Materials provided —

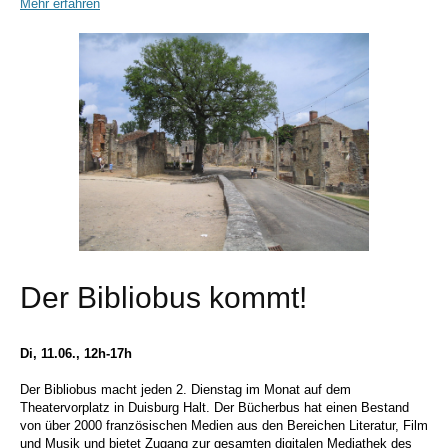
Mehr erfahren
Der Bibliobus kommt!
Di, 11.06., 12h-17h
Der Bibliobus macht jeden 2. Dienstag im Monat auf dem
Theatervorplatz in Duisburg Halt. Der Bücherbus hat einen Bestand
von über 2000 französischen Medien aus den Bereichen Literatur, Film
und Musik und bietet Zugang zur gesamten digitalen Mediathek des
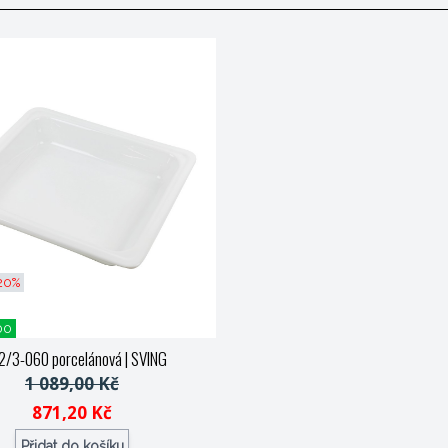
 20%
00
2/3-060 porcelánová
| SVING
1 089,00 Kč
871,20 Kč
Přidat do košíku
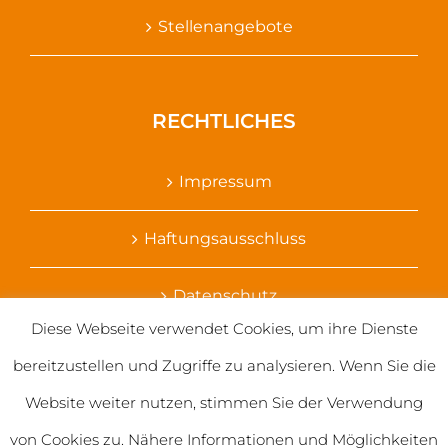
Stellenangebote
RECHTLICHES
Impressum
Haftungsausschluss
Datenschutz
Diese Webseite verwendet Cookies, um ihre Dienste
Ihr Kontakt zu uns
bereitzustellen und Zugriffe zu analysieren. Wenn Sie die
Website weiter nutzen, stimmen Sie der Verwendung
von Cookies zu. Nähere Informationen und Möglichkeiten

What is expected —
Please return every line of the records that contains the word "Cookies".

Response area —
Diese Webseite verwendet Cookies, um ihre Dienste
von Cookies zu. Nähere Informationen und Möglichkeiten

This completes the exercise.